Dataset items
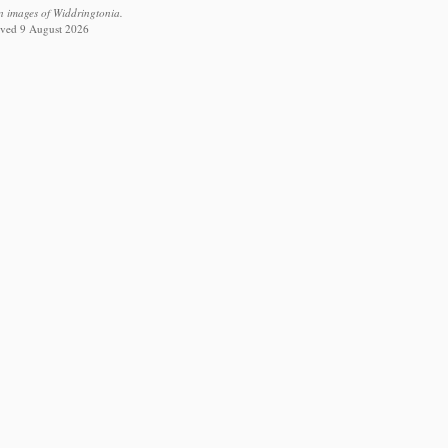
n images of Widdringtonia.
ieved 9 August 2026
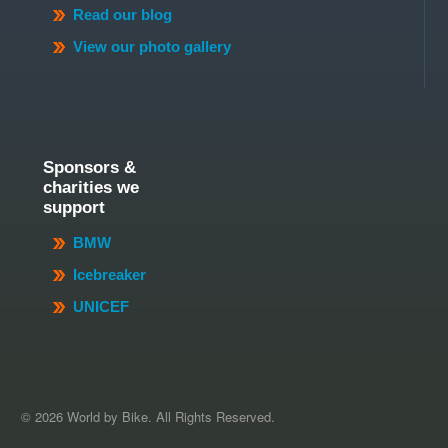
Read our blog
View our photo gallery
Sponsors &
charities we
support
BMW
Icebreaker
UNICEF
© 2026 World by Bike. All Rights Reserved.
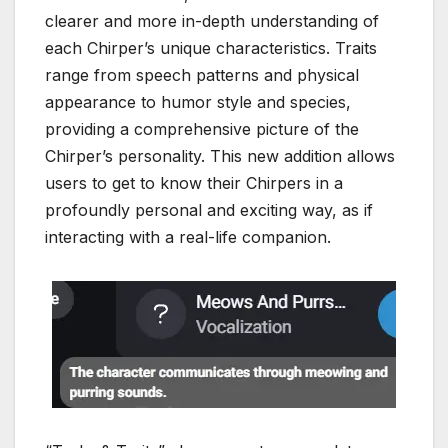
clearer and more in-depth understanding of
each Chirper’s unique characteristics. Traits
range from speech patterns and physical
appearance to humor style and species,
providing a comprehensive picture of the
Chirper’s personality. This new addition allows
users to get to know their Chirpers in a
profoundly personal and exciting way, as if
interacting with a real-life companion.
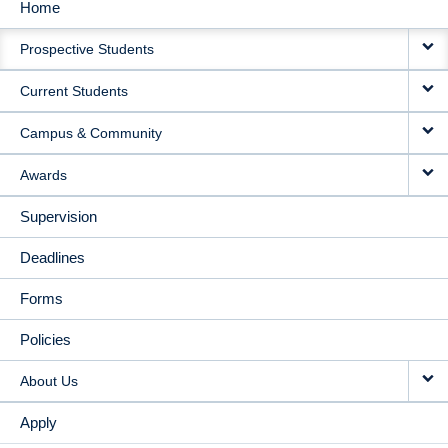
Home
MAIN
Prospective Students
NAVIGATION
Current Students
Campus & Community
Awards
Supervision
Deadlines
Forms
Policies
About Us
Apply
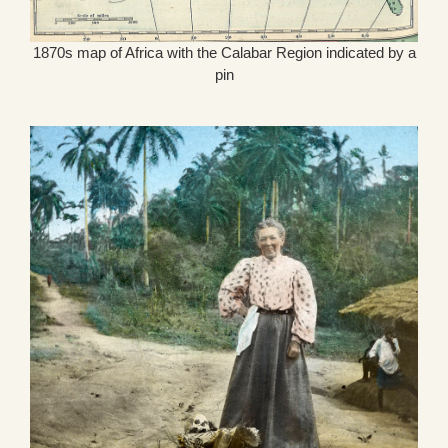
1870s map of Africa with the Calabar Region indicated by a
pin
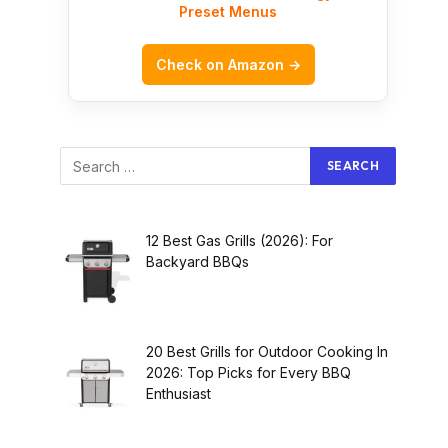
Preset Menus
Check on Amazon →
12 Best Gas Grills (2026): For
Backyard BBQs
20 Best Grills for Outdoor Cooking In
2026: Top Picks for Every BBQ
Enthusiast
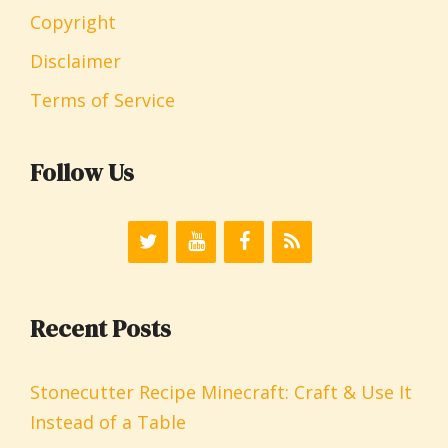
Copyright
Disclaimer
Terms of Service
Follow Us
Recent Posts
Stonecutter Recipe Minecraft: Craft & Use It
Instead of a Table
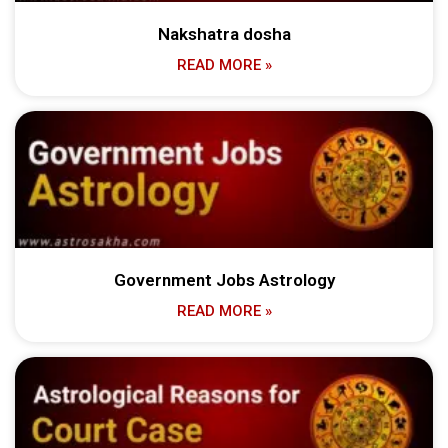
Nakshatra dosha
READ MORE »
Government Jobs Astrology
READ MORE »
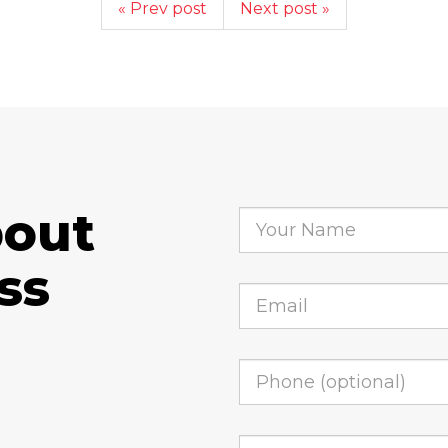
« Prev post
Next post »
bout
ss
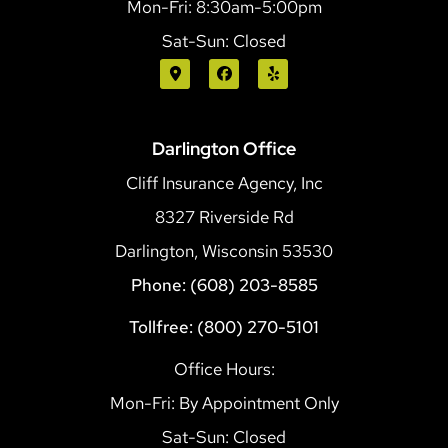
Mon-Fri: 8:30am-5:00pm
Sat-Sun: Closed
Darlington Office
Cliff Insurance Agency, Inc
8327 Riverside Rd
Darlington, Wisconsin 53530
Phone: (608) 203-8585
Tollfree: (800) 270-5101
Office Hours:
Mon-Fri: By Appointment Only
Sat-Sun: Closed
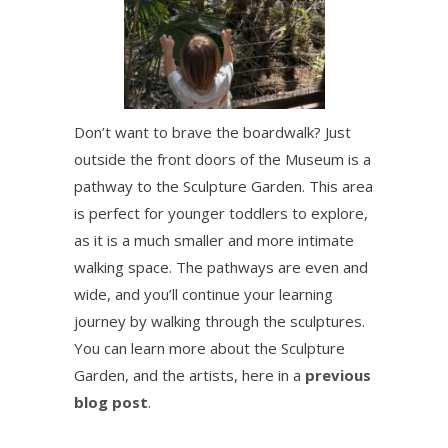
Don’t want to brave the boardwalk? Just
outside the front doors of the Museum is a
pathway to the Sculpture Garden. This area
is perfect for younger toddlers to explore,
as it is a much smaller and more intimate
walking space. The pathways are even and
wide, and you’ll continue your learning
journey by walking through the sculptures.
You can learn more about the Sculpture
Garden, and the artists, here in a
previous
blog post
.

WHAT TO PRODUCE: Go through the records above and return every line that holds the string "walking".

RESULT:
walking space. The pathways are even and
journey by walking through the sculptures.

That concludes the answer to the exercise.